ここで研究室の研究内容を紹介しています。
無線電力伝送の研究では、身の回りにある極めて小さな電波から、電力を生み出す新しい集積回路とシステムを開発しています。 この電波から得られ電力によって各種センサーを動作させつつ、データをデバイスから親機に無線で送信するために、電池なしで駆動可能なトランシー バ(送受信回路)の研究も進めております。 無線送信時の消費電力削減は大きな課題であり、方向性結合器を応用する回路も開発しています。
現在進行中のプロジェクトは、主に受電用のデバイズであるレクテナの開発で、アンテナと整流回路をプリント基板と集積回路上に設計と、電力の受 電状態によらずに高効率な整流を維持可能な制御技術(MPPT:Maximum Power Point Tracking)の開発です。

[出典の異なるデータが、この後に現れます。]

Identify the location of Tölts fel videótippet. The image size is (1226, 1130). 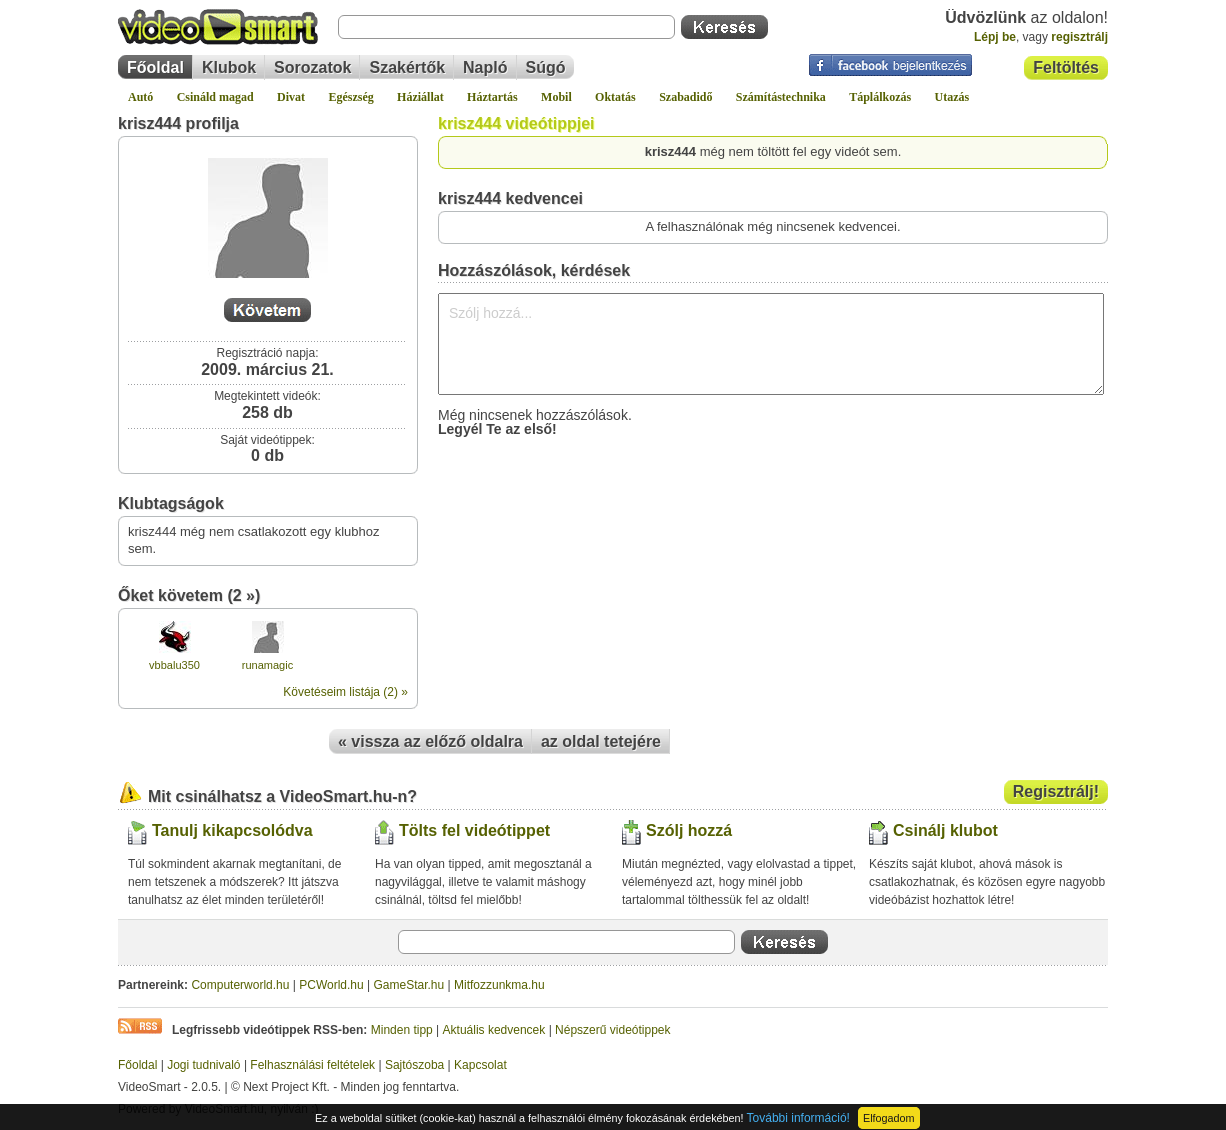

方向性結合器(Directional Coupler)は、高周波信号の一部を取り出すデバイスで、進行する信号と逆行する信号を別々に検出できることが 特徴です。スマートフォンのような無線通信端末の送信信号の電力を検出したり、アンテナから反射してしまう信号を検出しています。信号の強度に 応じて、制御回路が送信信号電力を調整したり、アンテナのインピーダンスを最適化したりといった使われ方が2020年ごろから始まりました。
本プロジェクトにおきましては、集積回路内やプリント基板上において、高性能なカプラーをいかに小型化して実装するかに関する研究に取り組んでおります。
RF-FE(Radio Frequency Front-End)は、高周波無線通信信号の送受信においてアンテナの直近で機能する回路・デバイス群を指します。 語源は「無線周波数(RF)」と「前段(Front-End)」に由来しており、主な役割は、アンテナからの信号を受信・増幅・フィルタ処理 し、必要に応じて周波数変換を行うことです。送信時にはその逆の処理を担います。代表的な構成要素には、LNA(低雑音増幅 器)、PA(電力増幅器)、バンドパスフィルタ、スイッチ、カプラなどがあります。携帯電話やIoT機器、無線通信システムに広く用いられており、通 信品質と消費電力の最適化に寄与しております。日米の企業が最先端技術を保有していることも特徴です。
妨害信号の影響を受けにくいLNAや、フェーズドアレイアンテナ向けPAの開発に取り組んでいます。